A.F.S. Academy of Martial Arts and Fitness is proud to announce that Tuhon Ray Dionaldo will be holding a 2-day seminar in Richmond, Kentucky.

When: April 3 & 4
Time:  10:00 AM to 5:00 PM (both days)
Cost: $75 for one day, $110 for both

Where:
AFS Academy of Martial Arts & Fitness
427 Big Hill Ave.
Richmond, Ky. 40475
Phone: (859)623-8023
Email: Director@AFSacademy.com 

www.AFSacademy.com


----------



## Ern-Dog (Jan 28, 2004)

Pre-registered: $65 for one day,  $100 for both 
                    (Must be received by March 15)


----------



## Ern-Dog (Jan 29, 2004)

Ray Dionaldo has over 20 years experience in the martial arts.  Along with this experience and instructors ranking in several arts such as: Pekiti-Tirsia, Modern Arnis, and Pambuan Arnis, to name a few, he was recently promoted to Tuhon in Sayoc Kali. Along with this promotion, Tuhon Ray Dionaldo and Tuhon Felix Cortes have also been tapped to lead Sayoc Fighting Systems. 

Founder of FCS Kali (Filipino Combat Systems), Tuhon Ray Dionaldo has combined elements of various Filipino martial arts to create a very close range combat art with extremely fast and fluid motions.  FCS Kali specializes in the corto corto range (very close) and teaches the Punyo Mano system, through which the punyo is used as a hand, enabling practitioners to flow effortlessly around an opponent while locking, trapping, and striking even in the Corto Corto range.

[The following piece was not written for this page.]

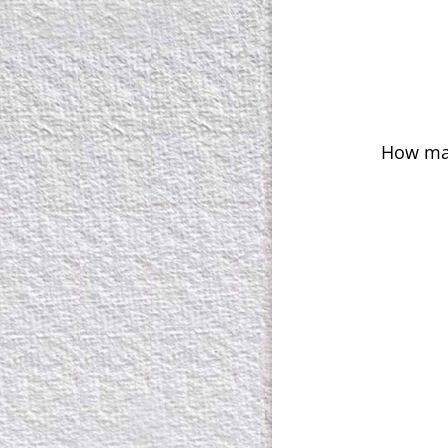
How man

Tuhon Ray will be teaching elements of FCS Kali, Sayoc Kali and Sayoc Fighting Systems.  *As well as teaching a special session during the seminar that will focus on the use of the Kerambit.*


----------



## Ern-Dog (Feb 4, 2004)

DATE CHANGE:

Due to scheduling conflicts the seminar has been moved to April 17 and 18.


----------